▶ **What you should do**
Copy out each line below in which the string "même" appears.
━━━━━━━━━━━━━━━━━━━━
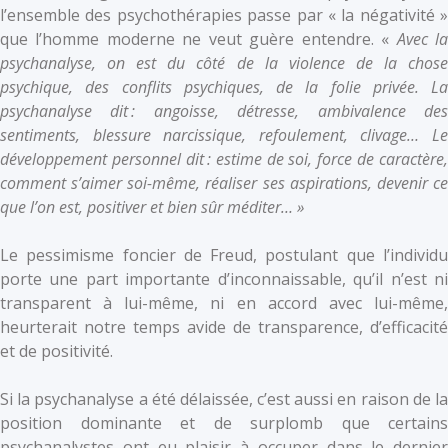
l’ensemble des psychothérapies passe par « la négativité »
que l’homme moderne ne veut guère entendre. «
Avec l
psychanalyse, on est du côté de la violence de la chose
psychique, des conflits psychiques, de la folie privée. La
psychanalyse dit : angoisse, détresse, ambivalence des
sentiments, blessure narcissique, refoulement, clivage… Le
développement personnel dit : estime de soi, force de caractère,
comment s’aimer soi-même, réaliser ses aspirations, devenir ce
que l’on est, positiver et bien sûr méditer… »
Le pessimisme foncier de Freud, postulant que l’individu
porte une part importante d’inconnaissable, qu’il n’est ni
transparent à lui-même, ni en accord avec lui-même,
heurterait notre temps avide de transparence, d’efficacité
et de positivité.
Si la psychanalyse a été délaissée, c’est aussi en raison de la
position dominante et de surplomb que certains
psychanalystes ont eu plaisir à occuper dans le dernier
━━━━━━━━━━━━━━━━━━━━
▶ **Output of the exercise**
comment s’aimer soi-même, réaliser ses aspirations, devenir ce
transparent à lui-même, ni en accord avec lui-même,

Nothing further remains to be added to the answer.